What you have to do: Each entry below must be written out exactly, with pictures left out.

Supplied material:
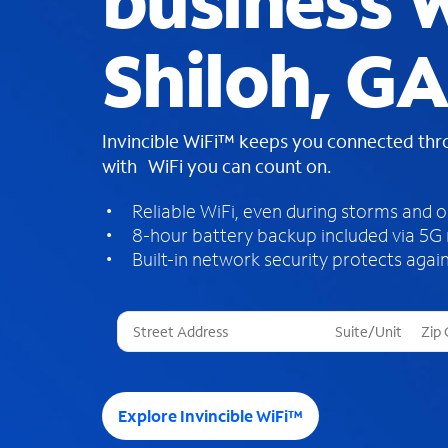
business W
Shiloh, GA
Invincible WiFi™ keeps you connected th
with WiFi you can count on.
Reliable WiFi, even during storms and 
8-hour battery backup included via 5G
Built-in network security protects again
T
h
r
e
e
Explore Invincible WiFi™
s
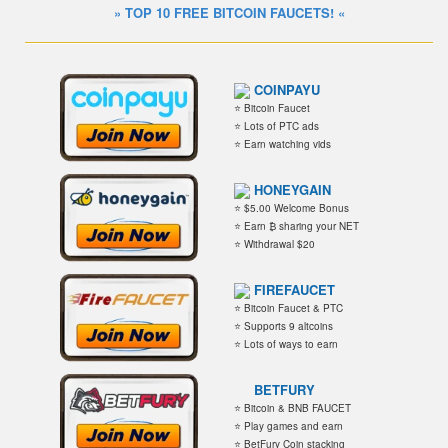
» TOP 10 FREE BITCOIN FAUCETS! «
COINPAYU
⭐ Bitcoin Faucet
⭐ Lots of PTC ads
⭐ Earn watching vids
HONEYGAIN
⭐ $5.00 Welcome Bonus
⭐ Earn ₿ sharing your NET
⭐ Withdrawal $20
FIREFAUCET
⭐ Bitcoin Faucet & PTC
⭐ Supports 9 altcoins
⭐ Lots of ways to earn
BETFURY
⭐ Bitcoin & BNB FAUCET
⭐ Play games and earn
⭐ BetFury Coin stacking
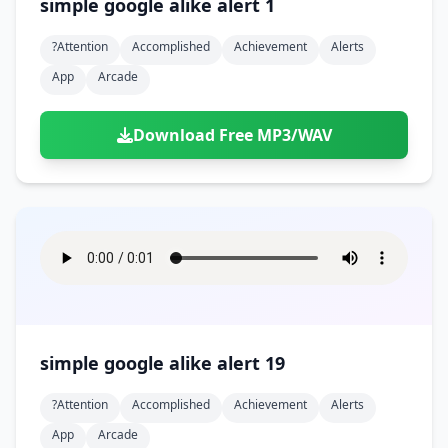
simple google alike alert 1
?attention
Accomplished
Achievement
Alerts
App
Arcade
Download Free MP3/WAV
simple google alike alert 19
?attention
Accomplished
Achievement
Alerts
App
Arcade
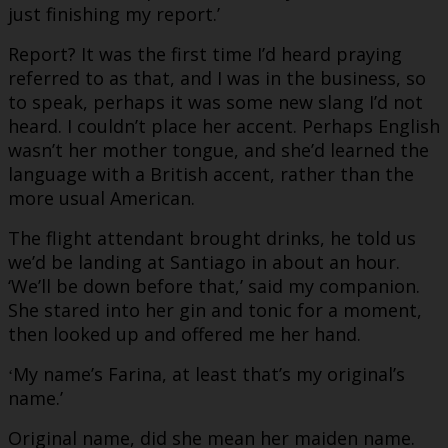
just finishing my report.’
Report? It was the first time I’d heard praying
referred to as that, and I was in the business, so
to speak, perhaps it was some new slang I’d not
heard. I couldn’t place her accent. Perhaps English
wasn’t her mother tongue, and she’d learned the
language with a British accent, rather than the
more usual American.
The flight attendant brought drinks, he told us
we’d be landing at Santiago in about an hour.
‘We’ll be down before that,’ said my companion.
She stared into her gin and tonic for a moment,
then looked up and offered me her hand.
My name’s Farina, at least that’s my original’s
‘
name.’
Original name, did she mean her maiden name.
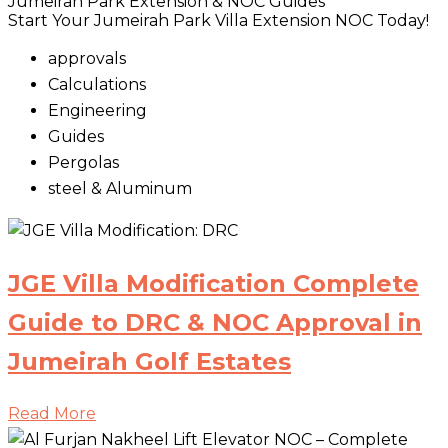
Jumeirah Park Extension & NOC Guides
Start Your Jumeirah Park Villa Extension NOC Today!
approvals
Calculations
Engineering
Guides
Pergolas
steel & Aluminum
JGE Villa Modification Complete
Guide to DRC & NOC Approval in
Jumeirah Golf Estates
Read More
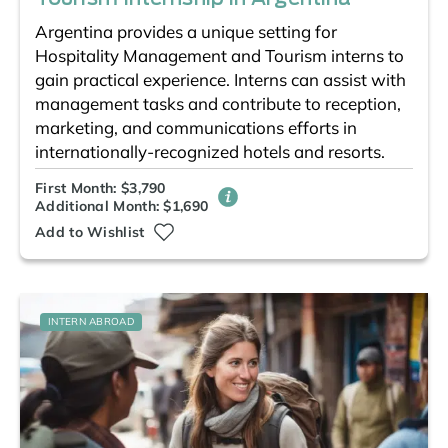
Argentina provides a unique setting for
Hospitality Management and Tourism interns to
gain practical experience. Interns can assist with
management tasks and contribute to reception,
marketing, and communications efforts in
internationally-recognized hotels and resorts.
First Month: $3,790
Additional Month: $1,690
Add to Wishlist
INTERN ABROAD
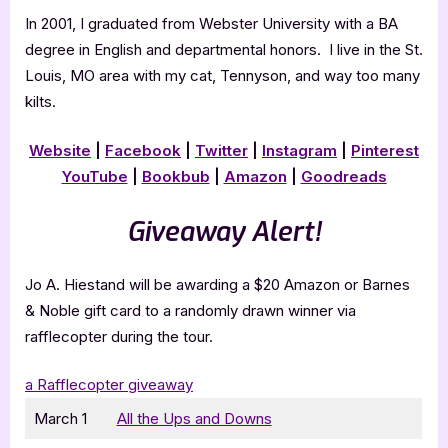
In 2001, I graduated from Webster University with a BA
degree in English and departmental honors. I live in the St.
Louis, MO area with my cat, Tennyson, and way too many
kilts.
Website
|
Facebook
|
Twitter
|
Instagram
|
Pinterest
YouTube
|
Bookbub
|
Amazon
|
Goodreads
Giveaway Alert!
Jo A. Hiestand will be awarding a $20 Amazon or Barnes
& Noble gift card to a randomly drawn winner via
rafflecopter during the tour.
a Rafflecopter giveaway
March 1
All the Ups and Downs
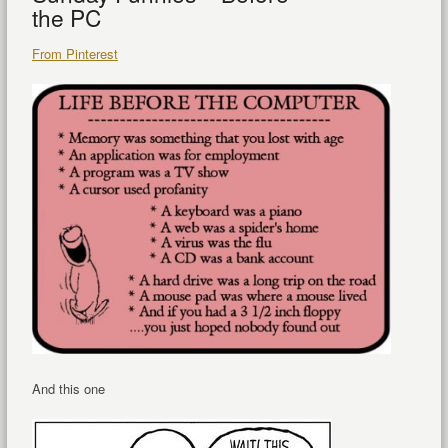
the PC
From Pinterest
And this one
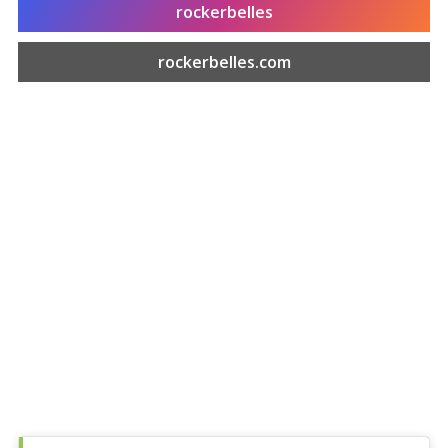
rockerbelles
rockerbelles.com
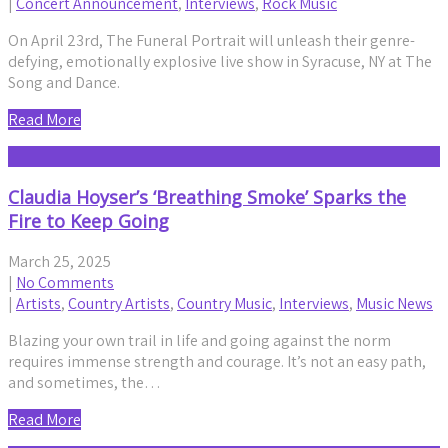
|
Concert Announcement
,
Interviews
,
Rock Music
On April 23rd, The Funeral Portrait will unleash their genre-
defying, emotionally explosive live show in Syracuse, NY at The
Song and Dance.
Read More
Claudia Hoyser’s ‘Breathing Smoke’ Sparks the
Fire to Keep Going
March 25, 2025
|
No Comments
|
Artists
,
Country Artists
,
Country Music
,
Interviews
,
Music News
Blazing your own trail in life and going against the norm
requires immense strength and courage. It’s not an easy path,
and sometimes, the…
Read More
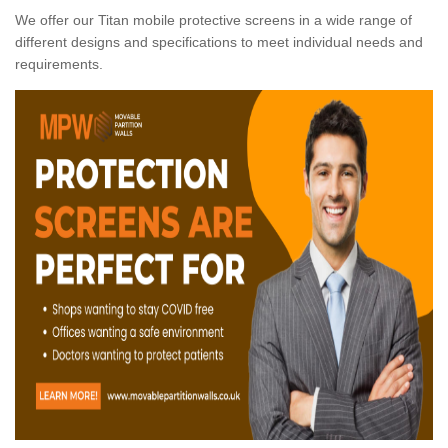
We offer our Titan mobile protective screens in a wide range of
different designs and specifications to meet individual needs and
requirements.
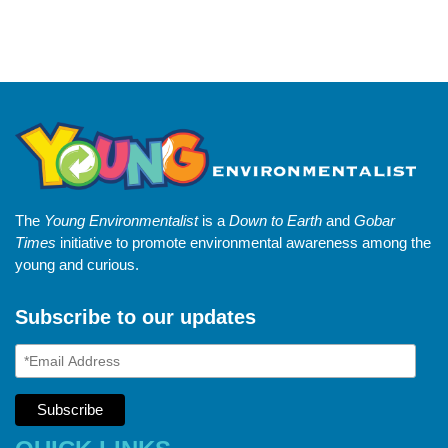
The
Young Environmentalist
is a
Down to Earth
and
Gobar
Times
initiative to promote environmental awareness among the
young and curious.
Subscribe to our updates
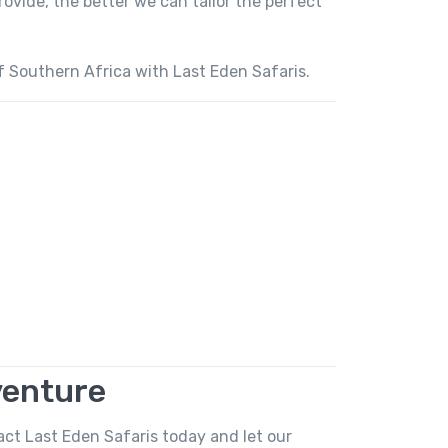
vide, the better we can tailor the perfect
f Southern Africa with Last Eden Safaris.
venture
act Last Eden Safaris today and let our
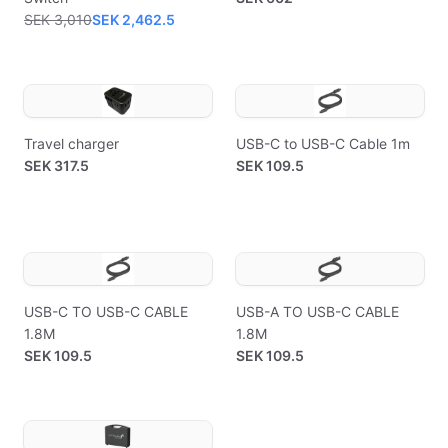
SEK 3,010
SEK 2,462.5
Travel charger
USB-C to USB-C Cable 1m
SEK 317.5
SEK 109.5
USB-C TO USB-C CABLE
USB-A TO USB-C CABLE
1.8M
1.8M
SEK 109.5
SEK 109.5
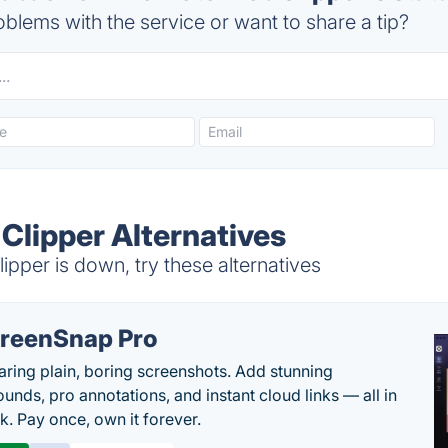
blems with the service or want to share a tip?
Clipper Alternatives
per is down, try these alternatives
reenSnap Pro
aring plain, boring screenshots. Add stunning
unds, pro annotations, and instant cloud links — all in
k. Pay once, own it forever.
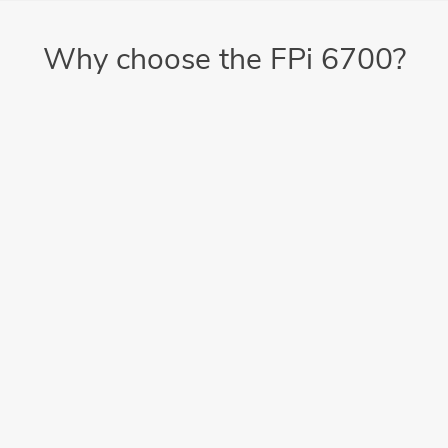
Why choose the FPi 6700?
Easy-to-use
Load documents, press start, then get that cup of coffee or
tea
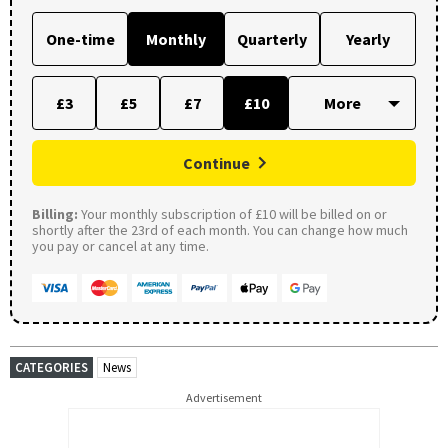
One-time
Monthly
Quarterly
Yearly
£3
£5
£7
£10
Continue
Billing:
Your monthly subscription of £10 will be billed on or
shortly after the 23rd of each month. You can change how much
you pay or cancel at any time.
CATEGORIES
News
Advertisement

Finished exercise:
business W
Shiloh, GA
Invincible WiFi™ keeps you connected th
with WiFi you can count on.
Reliable WiFi, even during storms and 
8-hour battery backup included via 5G
Built-in network security protects again
T
h
r
e
e
Explore Invincible WiFi™
s
» TOP 10 FREE BITCOIN FAUCETS! «
COINPAYU
⭐ Bitcoin Faucet
⭐ Lots of PTC ads
⭐ Earn watching vids
HONEYGAIN
⭐ $5.00 Welcome Bonus
⭐ Earn ₿ sharing your NET
⭐ Withdrawal $20
FIREFAUCET
⭐ Bitcoin Faucet & PTC
⭐ Supports 9 altcoins
⭐ Lots of ways to earn
BETFURY
⭐ Bitcoin & BNB FAUCET
⭐ Play games and earn
⭐ BetFury Coin stacking
simple google alike alert 1
?attention
Accomplished
Achievement
Alerts
App
Arcade
Download Free MP3/WAV
simple google alike alert 19
?attention
Accomplished
Achievement
Alerts
App
Arcade
just finishing my report.’
Report? It was the first time I’d heard praying
referred to as that, and I was in the business, so
to speak, perhaps it was some new slang I’d not
heard. I couldn’t place her accent. Perhaps English
wasn’t her mother tongue, and she’d learned the
language with a British accent, rather than the
more usual American.
The flight attendant brought drinks, he told us
we’d be landing at Santiago in about an hour.
‘We’ll be down before that,’ said my companion.
She stared into her gin and tonic for a moment,
then looked up and offered me her hand.
My name’s Farina, at least that’s my original’s
‘
name.’
Original name, did she mean her maiden name.
Jumeirah Park Extension & NOC Guides
Start Your Jumeirah Park Villa Extension NOC Today!
approvals
Calculations
Engineering
Guides
Pergolas
steel & Aluminum
JGE Villa Modification Complete
Guide to DRC & NOC Approval in
Jumeirah Golf Estates
Read More
Argentina provides a unique setting for
Hospitality Management and Tourism interns to
gain practical experience. Interns can assist with
management tasks and contribute to reception,
marketing, and communications efforts in
internationally-recognized hotels and resorts.
First Month: $3,790
Additional Month: $1,690
Add to Wishlist
INTERN ABROAD
In 2001, I graduated from Webster University with a BA
degree in English and departmental honors. I live in the St.
Louis, MO area with my cat, Tennyson, and way too many
kilts.
Website
|
Facebook
|
Twitter
|
Instagram
|
Pinterest
YouTube
|
Bookbub
|
Amazon
|
Goodreads
Giveaway Alert!
Jo A. Hiestand will be awarding a $20 Amazon or Barnes
& Noble gift card to a randomly drawn winner via
rafflecopter during the tour.
a Rafflecopter giveaway
March 1
All the Ups and Downs
the PC
From Pinterest
And this one
rockerbelles
rockerbelles.com
|
Concert Announcement
,
Interviews
,
Rock Music
On April 23rd, The Funeral Portrait will unleash their genre-
defying, emotionally explosive live show in Syracuse, NY at The
Song and Dance.
Read More
Claudia Hoyser’s ‘Breathing Smoke’ Sparks the
Fire to Keep Going
March 25, 2025
|
No Comments
|
Artists
,
Country Artists
,
Country Music
,
Interviews
,
Music News
Blazing your own trail in life and going against the norm
requires immense strength and courage. It’s not an easy path,
and sometimes, the…
Read More
We offer our Titan mobile protective screens in a wide range of
different designs and specifications to meet individual needs and
requirements.
The
Young Environmentalist
is a
Down to Earth
and
Gobar
Times
initiative to promote environmental awareness among the
young and curious.
Subscribe to our updates
vide, the better we can tailor the perfect
f Southern Africa with Last Eden Safaris.
venture
act Last Eden Safaris today and let our
SEK 3,010
SEK 2,462.5
Travel charger
USB-C to USB-C Cable 1m
SEK 317.5
SEK 109.5
USB-C TO USB-C CABLE
USB-A TO USB-C CABLE
1.8M
1.8M
SEK 109.5
SEK 109.5
blems with the service or want to share a tip?
Clipper Alternatives
per is down, try these alternatives
reenSnap Pro
aring plain, boring screenshots. Add stunning
unds, pro annotations, and instant cloud links — all in
k. Pay once, own it forever.
Why choose the FPi 6700?
Easy-to-use
Load documents, press start, then get that cup of coffee or
tea
One-time
Monthly
Quarterly
Yearly
£3
£5
£7
£10
Continue
Billing:
Your monthly subscription of £10 will be billed on or
shortly after the 23rd of each month. You can change how much
you pay or cancel at any time.
CATEGORIES
News
Advertisement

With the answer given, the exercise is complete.